« Au commencement »

Saint Jean l'évangéliste, Valentin de Boulogne

Jean 1, 1-18

Au commencement était le Verbe, et le Verbe était auprès de Dieu, et le Verbe était Dieu. Il était au commencement auprès de Dieu. Tout fut par lui et sans lui rien ne fut. Ce qui fut en lui était la vie, et la vie était la lumière des hommes et la lumière luit dans les ténèbres, et les ténèbres ne l’ont pas atteinte.

 Il y eut un homme envoyé par Dieu dont le nom était Jean. Il vint pour un témoignage afin de rendre témoignage à la lumière, afin que tous crussent par lui. Cet homme n’était pas la lumière, mais il vint afin de rendre témoignage à la lumière.

 Le Verbe était la vraie lumière, qui éclaire tout homme venant dans le monde. Il était dans le monde, et le monde fut par lui, mais le monde ne l’a pas connu. Il est venu chez lui, et les siens ne l’ont pas reçu. Mais à tous ceux qui l’ont reçu, il a donné pouvoir de devenir enfants de Dieu, à ceux qui croient en son nom, lui qui ne fut engendré ni du sang ni d’un vouloir de chair, ni d’un vouloir d’homme mais de Dieu. Et le Verbe s’est fait chair, il a habité parmi nous, et nous avons vu sa gloire, gloire qu’il tient du Père comme Fils unique, plein de grâce et de vérité.

 Jean le Baptiste lui rend témoignage et s’écrie en disant : « C’est celui dont j’ai dit : Celui qui vient derrière moi est passé devant moi, car avant moi il était. » Tous, nous avons eu part à sa plénitude, nous avons reçu grâce après grâce ; car la Loi fut donnée par Moïse, la grâce et la vérité sont venues par Jésus Christ.

 Dieu, personne ne l’a jamais vu ; le Fils unique, qui est dans le sein du Père, c’est lui qui l’a raconté.

 [traduction Bible de Jérusalem et synopse Benoît-Boismard]

 ***

Au matin de Noël, le prologue à la fois poétique et solennel de l’évangile de Jean répond à la scène touchante de la crèche de la Nativité, peuplée d’animaux, de bergers et d’anges dans les cieux.
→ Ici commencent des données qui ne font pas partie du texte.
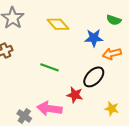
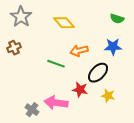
blue star: (94, 38) -> (113, 47), moved
orange arrow: (112, 54) -> (79, 51), moved
yellow star: (112, 109) -> (108, 96), moved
Comme si deux mondes étrangers s’étaient croisés dans la nuit de Noël et se commentaient l’un l’autre au matin dans nos têtes.
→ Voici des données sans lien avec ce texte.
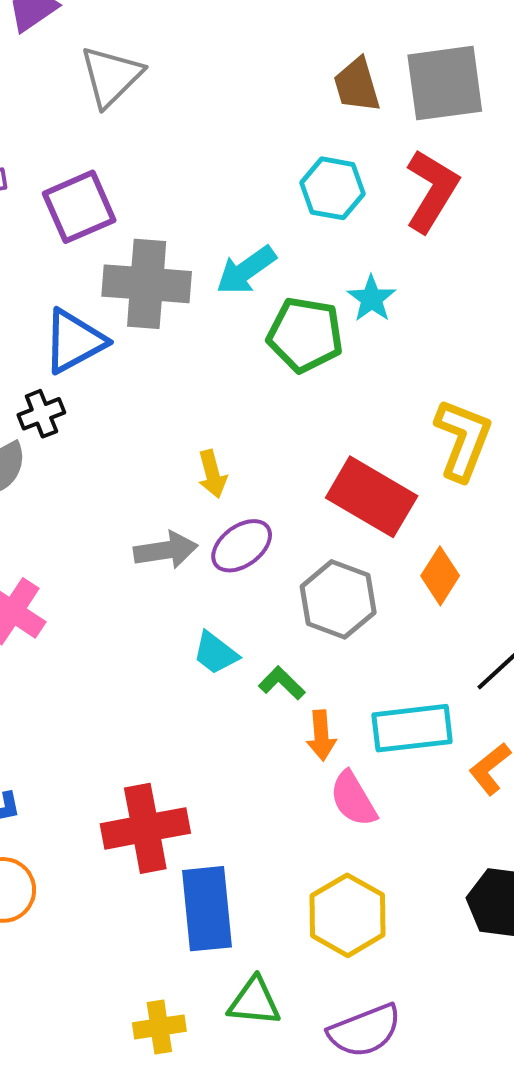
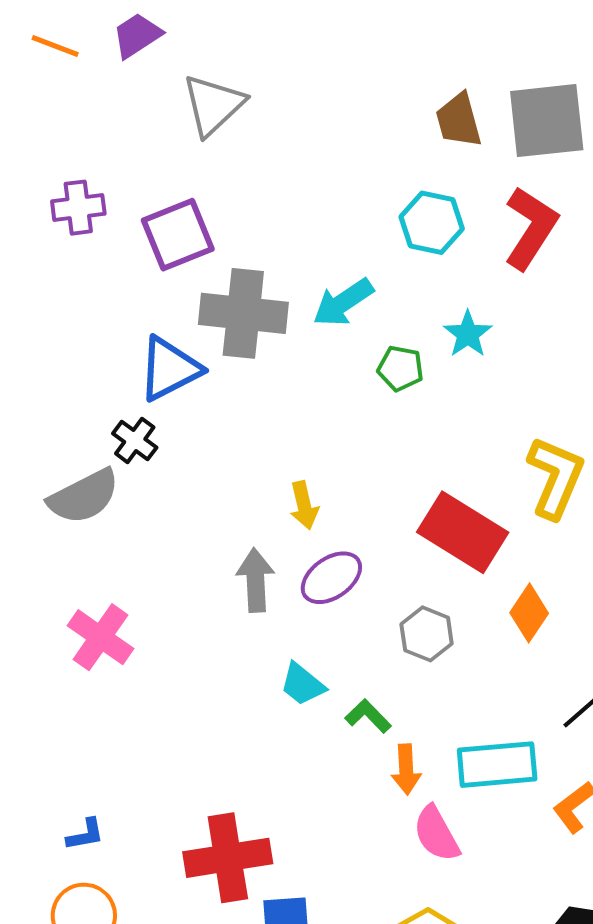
green pentagon: (305, 335) -> (400, 368), size x0.6
black cross: (41, 414) -> (135, 440), turned -33
gray arrow: (166, 550) -> (255, 580), turned -86
gray hexagon: (338, 599) -> (427, 634), size x0.7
Ce prologue est, pour moi qui ai fait ma communion solennelle en 1962 dans la cathédrale Saint-Pierre d’Angoulême, un souvenir d’enfance car il était lu à la fin de chaque messe (en latin, mais mon missel était bilingue latin-français) jusqu’à la réforme liturgique issue du concile Vatican II et mise en place en 1965.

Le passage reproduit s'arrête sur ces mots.